Facebook has completed its acquisition of Instagram, but CEO Mark Zuckerberg said today at the TechCrunch Disrupt conference that there aren't any plans for "making them come into our infrastructure." The response may answer one of the big outstanding questions about the photo-sharing service: namely, would Facebook essentially kill it off and make it a feature of Facebook, or would it allow Instagram to continue to exist as an independent app.

"We’ll treat them like an open graph partner."

Zuckerberg claimed that it was the latter — in fact, he said that the entire reason for the acquisition was simply that the two companies wanted to work more closely together, and not for Instagram to be absorbed into Facebook entirely. "We’ll treat them like an open graph partner," Zuckerberg said, just more efficiently now that Facebook owns Instagram. "We want to help it grow to hundreds of millions of users," he said, which is an ambitious goal but obviously far short of Facebook's 950 million users.

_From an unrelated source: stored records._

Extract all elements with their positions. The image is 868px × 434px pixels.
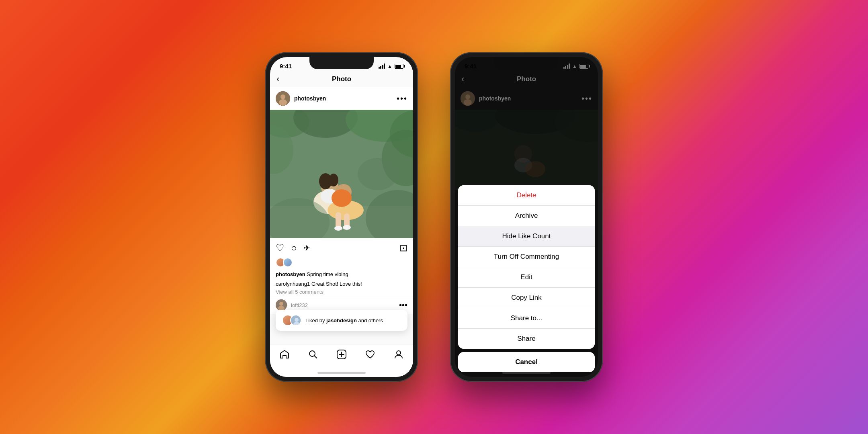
commenter-avatar-img xyxy=(276,299,287,311)
comment-icon[interactable]: ○ xyxy=(291,242,297,254)
svg-point-1 xyxy=(280,94,285,99)
comment-content: carolynhuang1 Great Shot! Love this! xyxy=(276,281,362,287)
action-archive[interactable]: Archive xyxy=(458,206,595,226)
time-left: 9:41 xyxy=(280,63,292,70)
commenter-avatar xyxy=(276,299,287,311)
liked-by-row xyxy=(276,258,407,267)
action-sheet-overlay: Delete Archive Hide Like Count Turn Off … xyxy=(455,57,598,377)
nav-title-left: Photo xyxy=(332,75,351,83)
phone-right: 9:41 ▲ ‹ Photo xyxy=(450,52,603,382)
liked-avatar-2 xyxy=(283,258,293,267)
comment-row: carolynhuang1 Great Shot! Love this! xyxy=(270,279,413,288)
post-caption: photosbyen Spring time vibing xyxy=(270,270,413,279)
svg-point-2 xyxy=(279,99,287,106)
post-image-left xyxy=(270,110,413,238)
save-icon[interactable]: ⊡ xyxy=(399,242,407,254)
view-comments[interactable]: View all 5 comments xyxy=(270,288,413,296)
bubble-avatar-2 xyxy=(290,315,301,326)
signal-icon-left xyxy=(379,64,385,69)
like-icon[interactable]: ♡ xyxy=(276,242,285,254)
bubble-avatars xyxy=(282,315,301,326)
phone-left: 9:41 ▲ ‹ Photo xyxy=(265,52,418,382)
liked-by-container xyxy=(270,258,413,270)
more-comment-dots[interactable]: ••• xyxy=(399,301,407,310)
actions-left-group: ♡ ○ ✈ xyxy=(276,242,310,254)
wifi-icon-left: ▲ xyxy=(387,63,392,69)
svg-point-14 xyxy=(329,174,338,186)
commenter-username: carolynhuang1 xyxy=(276,281,310,287)
liked-bubble-text: Liked by jasohdesign and others xyxy=(305,317,383,323)
avatar-left[interactable] xyxy=(276,91,290,106)
svg-point-21 xyxy=(334,226,342,231)
action-copy-link[interactable]: Copy Link xyxy=(458,288,595,308)
action-sheet-cancel-container: Cancel xyxy=(458,352,595,372)
home-indicator-left xyxy=(317,372,366,374)
post-actions-left: ♡ ○ ✈ ⊡ xyxy=(270,238,413,258)
username-left[interactable]: photosbyen xyxy=(294,95,326,102)
svg-point-26 xyxy=(358,158,398,190)
action-sheet-menu: Delete Archive Hide Like Count Turn Off … xyxy=(458,185,595,349)
action-share[interactable]: Share xyxy=(458,329,595,349)
svg-point-18 xyxy=(332,189,352,207)
caption-username: photosbyen xyxy=(276,271,305,277)
battery-icon-left xyxy=(395,64,403,69)
notch-left xyxy=(309,57,374,69)
action-hide-like-count[interactable]: Hide Like Count xyxy=(458,226,595,247)
action-share-to[interactable]: Share to... xyxy=(458,308,595,329)
add-comment-username: lofti232 xyxy=(291,302,308,308)
tab-home[interactable] xyxy=(279,349,290,360)
action-turn-off-commenting[interactable]: Turn Off Commenting xyxy=(458,247,595,267)
caption-content: photosbyen Spring time vibing xyxy=(276,271,348,277)
share-icon[interactable]: ✈ xyxy=(303,243,310,253)
tab-search[interactable] xyxy=(308,349,318,360)
back-button-left[interactable]: ‹ xyxy=(276,74,279,84)
svg-point-31 xyxy=(295,318,299,322)
post-header-left: photosbyen ••• xyxy=(270,87,413,110)
action-edit[interactable]: Edit xyxy=(458,267,595,288)
svg-point-38 xyxy=(397,351,401,355)
liked-bubble: Liked by jasohdesign and others xyxy=(276,310,407,331)
tab-heart[interactable] xyxy=(365,349,375,360)
liked-avatars xyxy=(276,258,293,267)
status-icons-left: ▲ xyxy=(379,63,403,69)
svg-point-22 xyxy=(343,225,351,230)
post-user-left: photosbyen xyxy=(276,91,326,106)
action-sheet: Delete Archive Hide Like Count Turn Off … xyxy=(455,185,598,377)
avatar-img-left xyxy=(276,91,290,106)
tab-profile[interactable] xyxy=(393,349,404,360)
action-cancel[interactable]: Cancel xyxy=(458,352,595,372)
more-button-left[interactable]: ••• xyxy=(397,94,407,103)
liked-bubble-username: jasohdesign xyxy=(326,317,357,323)
svg-line-34 xyxy=(314,356,317,358)
action-delete[interactable]: Delete xyxy=(458,185,595,206)
nav-bar-left: ‹ Photo xyxy=(270,71,413,87)
svg-point-28 xyxy=(279,302,283,306)
tab-add[interactable] xyxy=(336,349,347,360)
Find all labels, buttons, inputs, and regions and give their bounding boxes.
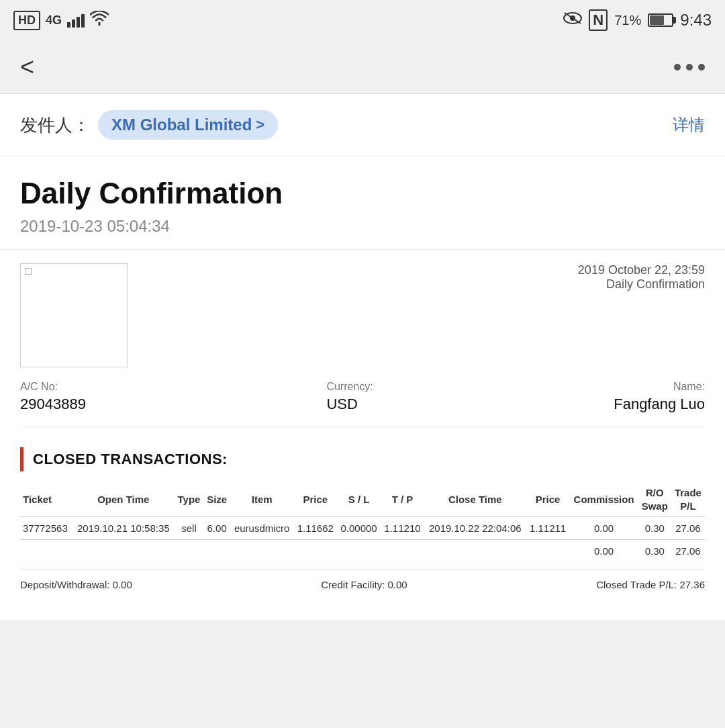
footer-row: Deposit/Withdrawal: 0.00 Credit Facility… [20,569,705,600]
chevron-right-icon: > [256,116,264,134]
signal-bar-1 [67,22,70,28]
th-ro-swap: R/OSwap [638,482,671,517]
th-price: Price [293,482,337,517]
th-tp: T / P [381,482,424,517]
total-trade-pl: 27.06 [671,540,705,563]
logo-corner-mark [25,268,32,275]
sender-badge[interactable]: XM Global Limited > [98,110,278,140]
totals-row: 0.00 0.30 27.06 [20,540,705,563]
th-size: Size [203,482,230,517]
totals-spacer [20,540,570,563]
status-left: HD 4G [13,11,109,30]
th-ticket: Ticket [20,482,72,517]
name-value: Fangfang Luo [614,396,705,413]
td-tp: 1.11210 [381,517,424,540]
doc-type: Daily Confirmation [578,277,705,291]
td-item: eurusdmicro [230,517,293,540]
transactions-table: Ticket Open Time Type Size Item Price S … [20,482,705,562]
signal-bar-4 [81,14,85,28]
email-date: 2019-10-23 05:04:34 [20,217,705,236]
wifi-icon [90,11,109,30]
email-title: Daily Confirmation [20,177,705,210]
td-open-time: 2019.10.21 10:58:35 [72,517,175,540]
td-sl: 0.00000 [337,517,381,540]
th-item: Item [230,482,293,517]
sender-left: 发件人： XM Global Limited > [20,110,278,140]
section-title: CLOSED TRANSACTIONS: [33,451,228,468]
table-row: 37772563 2019.10.21 10:58:35 sell 6.00 e… [20,517,705,540]
td-price: 1.11662 [293,517,337,540]
currency-label: Currency: [326,381,373,393]
ac-no-col: A/C No: 29043889 [20,381,86,413]
td-size: 6.00 [203,517,230,540]
battery-icon [648,13,673,27]
th-open-time: Open Time [72,482,175,517]
logo-placeholder [20,263,128,367]
section-label: CLOSED TRANSACTIONS: [20,447,705,471]
deposit-withdrawal: Deposit/Withdrawal: 0.00 [20,579,132,590]
eye-icon [563,11,582,29]
ac-no-value: 29043889 [20,396,86,413]
th-trade-pl: TradeP/L [671,482,705,517]
email-content: 发件人： XM Global Limited > 详情 Daily Confir… [0,94,725,620]
closed-trade-pl: Closed Trade P/L: 27.36 [596,579,705,590]
signal-bars [67,13,85,28]
td-trade-pl: 27.06 [671,517,705,540]
battery-percent: 71% [614,13,641,28]
hd-badge: HD [13,11,40,30]
td-type: sell [175,517,204,540]
nfc-icon: N [589,9,608,31]
dot-1 [674,64,681,71]
sender-label: 发件人： [20,113,90,137]
td-close-time: 2019.10.22 22:04:06 [424,517,526,540]
nav-bar: < [0,40,725,94]
section-bar [20,447,23,471]
td-ro-swap: 0.30 [638,517,671,540]
sender-row: 发件人： XM Global Limited > 详情 [0,94,725,156]
th-close-price: Price [526,482,570,517]
th-type: Type [175,482,204,517]
signal-bar-3 [77,17,80,28]
table-header-row: Ticket Open Time Type Size Item Price S … [20,482,705,517]
name-col: Name: Fangfang Luo [614,381,705,413]
back-button[interactable]: < [20,53,34,81]
logo-area: 2019 October 22, 23:59 Daily Confirmatio… [20,263,705,367]
th-close-time: Close Time [424,482,526,517]
sender-name: XM Global Limited [111,116,252,134]
currency-col: Currency: USD [326,381,373,413]
td-commission: 0.00 [570,517,638,540]
status-bar: HD 4G N 71% [0,0,725,40]
credit-facility: Credit Facility: 0.00 [321,579,407,590]
dot-2 [686,64,693,71]
th-sl: S / L [337,482,381,517]
doc-info: 2019 October 22, 23:59 Daily Confirmatio… [578,263,705,291]
ac-no-label: A/C No: [20,381,86,393]
doc-date: 2019 October 22, 23:59 [578,263,705,277]
name-label: Name: [614,381,705,393]
detail-link[interactable]: 详情 [673,114,705,136]
signal-bar-2 [72,19,75,28]
time-display: 9:43 [680,11,712,30]
td-close-price: 1.11211 [526,517,570,540]
more-button[interactable] [674,64,705,71]
battery-fill [650,15,663,25]
th-commission: Commission [570,482,638,517]
total-ro-swap: 0.30 [638,540,671,563]
dot-3 [698,64,705,71]
td-ticket: 37772563 [20,517,72,540]
email-header: Daily Confirmation 2019-10-23 05:04:34 [0,156,725,250]
total-commission: 0.00 [570,540,638,563]
network-badge: 4G [46,13,62,28]
email-body: 2019 October 22, 23:59 Daily Confirmatio… [0,250,725,620]
currency-value: USD [326,396,373,413]
account-info: A/C No: 29043889 Currency: USD Name: Fan… [20,381,705,427]
status-right: N 71% 9:43 [563,9,712,31]
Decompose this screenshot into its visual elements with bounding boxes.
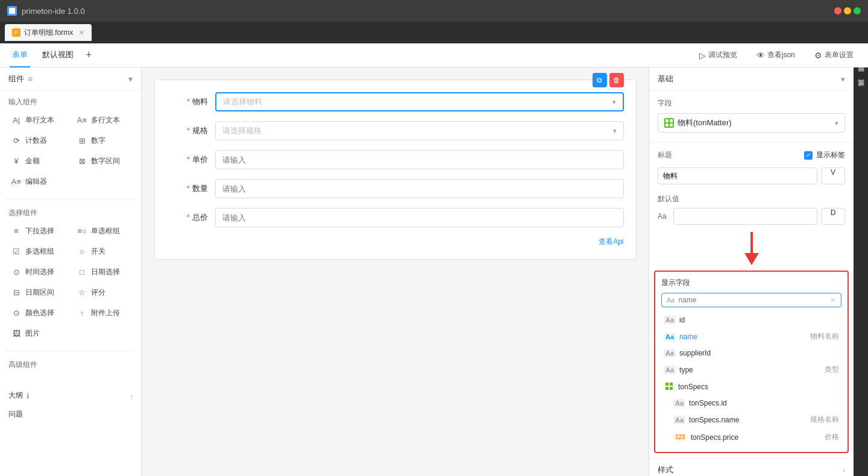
- comp-image[interactable]: 🖼 图片: [6, 324, 69, 342]
- field-item-tonSpecs-price[interactable]: 123 tonSpecs.price 价格: [661, 428, 841, 446]
- field-tonSpecs-price-name: tonSpecs.price: [691, 433, 825, 442]
- right-panel-header: 基础 ▾: [649, 67, 854, 91]
- comp-radio-group[interactable]: ≡○ 单选框组: [72, 222, 135, 240]
- svg-rect-9: [665, 387, 668, 390]
- tab-default-view[interactable]: 默认视图: [40, 43, 76, 67]
- eye-icon: 👁: [756, 51, 765, 60]
- comp-number[interactable]: ⊞ 数字: [72, 131, 135, 149]
- field-item-tonSpecs[interactable]: tonSpecs: [661, 378, 841, 395]
- svg-rect-0: [9, 8, 15, 14]
- field-item-supplierId[interactable]: Aa supplierId: [661, 345, 841, 361]
- comp-dropdown[interactable]: ≡ 下拉选择: [6, 222, 69, 240]
- close-btn[interactable]: [834, 7, 841, 14]
- control-unit-price: [215, 150, 624, 169]
- dropdown-icon: ≡: [11, 225, 22, 236]
- debug-preview-btn[interactable]: ▷ 调试预览: [694, 48, 742, 63]
- outline-section[interactable]: 大纲 ℹ ›: [0, 386, 141, 406]
- issues-item[interactable]: 问题: [0, 406, 141, 423]
- field-item-type[interactable]: Aa type 类型: [661, 361, 841, 378]
- comp-toggle[interactable]: ○ 开关: [72, 242, 135, 260]
- show-label-checkbox[interactable]: ✓: [804, 151, 813, 160]
- title-label: 标题: [658, 150, 672, 160]
- suffix-input[interactable]: V: [821, 168, 845, 184]
- comp-file-upload[interactable]: ↑ 附件上传: [72, 304, 135, 322]
- left-panel: 组件 ≡ ▾ 输入组件 A| 单行文本 A≡ 多行文本 ⟳ 计数器: [0, 67, 142, 476]
- comp-amount[interactable]: ¥ 金额: [6, 152, 69, 170]
- form-card: 物料 ⧉ 🗑 请选择物料 ▾ 规格: [154, 80, 637, 260]
- comp-color-picker[interactable]: ⊙ 颜色选择: [6, 304, 69, 322]
- input-components-grid: A| 单行文本 A≡ 多行文本 ⟳ 计数器 ⊞ 数字 ¥ 金额: [0, 111, 141, 196]
- panel-collapse-icon[interactable]: ▾: [128, 74, 133, 84]
- display-field-search-input[interactable]: [678, 296, 826, 304]
- divider-2: [6, 351, 135, 351]
- default-value-input[interactable]: [673, 208, 817, 225]
- maximize-btn[interactable]: [854, 7, 861, 14]
- multi-text-icon: A≡: [77, 114, 87, 125]
- comp-time-picker[interactable]: ⊙ 时间选择: [6, 263, 69, 281]
- show-label-text: 显示标签: [816, 150, 845, 160]
- field-name-label: 物料名称: [810, 331, 839, 342]
- field-item-tonSpecs-name[interactable]: Aa tonSpecs.name 规格名称: [661, 411, 841, 428]
- right-panel: 基础 ▾ 字段 物料(tonMatter) ▾: [649, 67, 854, 476]
- comp-single-text[interactable]: A| 单行文本: [6, 111, 69, 129]
- comp-date-range[interactable]: ⊟ 日期区间: [6, 283, 69, 301]
- form-row-spec: 规格 请选择规格 ▾: [167, 121, 624, 140]
- spec-select[interactable]: 请选择规格 ▾: [215, 121, 624, 140]
- comp-number-range[interactable]: ⊠ 数字区间: [72, 152, 135, 170]
- right-panel-collapse-icon[interactable]: ▾: [841, 75, 845, 84]
- tab-table[interactable]: 表单: [10, 43, 30, 67]
- far-right-sidebar: 数据源 离线资源: [854, 67, 868, 476]
- form-settings-btn[interactable]: ⚙ 表单设置: [810, 48, 858, 63]
- field-item-name[interactable]: Aa name 物料名称: [661, 328, 841, 345]
- tab-file-icon: F: [12, 28, 20, 37]
- issues-label: 问题: [8, 409, 23, 419]
- default-value-section: 默认值 Aa D: [649, 189, 854, 230]
- view-json-btn[interactable]: 👁 查看json: [752, 48, 800, 63]
- tab-close-btn[interactable]: ×: [79, 28, 84, 37]
- comp-editor[interactable]: A≡ 编辑器: [6, 172, 69, 190]
- far-right-offline-resource[interactable]: 离线资源: [854, 87, 868, 96]
- minimize-btn[interactable]: [844, 7, 851, 14]
- form-row-total-price: 总价: [167, 208, 624, 227]
- search-clear-icon[interactable]: ✕: [830, 296, 836, 304]
- comp-date-picker[interactable]: □ 日期选择: [72, 263, 135, 281]
- total-price-input[interactable]: [215, 208, 624, 227]
- svg-rect-3: [665, 124, 668, 127]
- gear-icon: ⚙: [814, 51, 822, 60]
- tab-label: 订单明细.formx: [24, 28, 73, 38]
- view-api-link[interactable]: 查看Api: [599, 237, 623, 246]
- quantity-input[interactable]: [215, 179, 624, 198]
- comp-counter[interactable]: ⟳ 计数器: [6, 131, 69, 149]
- add-tab-btn[interactable]: +: [86, 49, 92, 61]
- rating-icon: ☆: [77, 287, 87, 298]
- select-section-label: 选择组件: [0, 202, 141, 222]
- default-d-btn[interactable]: D: [821, 208, 845, 225]
- color-picker-icon: ⊙: [11, 307, 22, 318]
- red-arrow-icon: [740, 232, 764, 268]
- field-item-tonSpecs-id[interactable]: Aa tonSpecs.id: [661, 395, 841, 411]
- copy-field-btn[interactable]: ⧉: [593, 73, 607, 87]
- unit-price-input[interactable]: [215, 150, 624, 169]
- control-total-price: [215, 208, 624, 227]
- title-input[interactable]: [658, 168, 817, 184]
- comp-rating[interactable]: ☆ 评分: [72, 283, 135, 301]
- file-tab[interactable]: F 订单明细.formx ×: [5, 24, 92, 41]
- style-section[interactable]: 样式 ›: [649, 458, 854, 476]
- field-tonSpecs-name-label: 规格名称: [810, 415, 839, 425]
- time-picker-icon: ⊙: [11, 266, 22, 277]
- svg-rect-1: [665, 119, 668, 122]
- date-range-icon: ⊟: [11, 287, 22, 298]
- comp-multi-text[interactable]: A≡ 多行文本: [72, 111, 135, 129]
- material-select[interactable]: 请选择物料 ▾: [215, 92, 624, 111]
- comp-multi-select[interactable]: ☑ 多选框组: [6, 242, 69, 260]
- field-selector[interactable]: 物料(tonMatter) ▾: [658, 113, 845, 133]
- editor-icon: A≡: [11, 176, 22, 187]
- spec-arrow-icon: ▾: [613, 127, 617, 135]
- divider-prop-1: [649, 142, 854, 143]
- delete-field-btn[interactable]: 🗑: [609, 73, 624, 87]
- field-item-id[interactable]: Aa id: [661, 312, 841, 328]
- control-quantity: [215, 179, 624, 198]
- divider-1: [6, 199, 135, 199]
- far-right-data-source[interactable]: 数据源: [854, 72, 868, 82]
- label-quantity: 数量: [167, 183, 215, 194]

Although it looks like Instagram isn't going anywhere in the immediate future, in the long term we'll have to wait to see if Zuckerberg can stick to his guns on the decision. There will surely be plenty of increased integration between the two apps — hence, according to Zuckerberg, the acquisition — but drawing the line between collaboration, integration, and outright absorption may prove to be harder than it seems.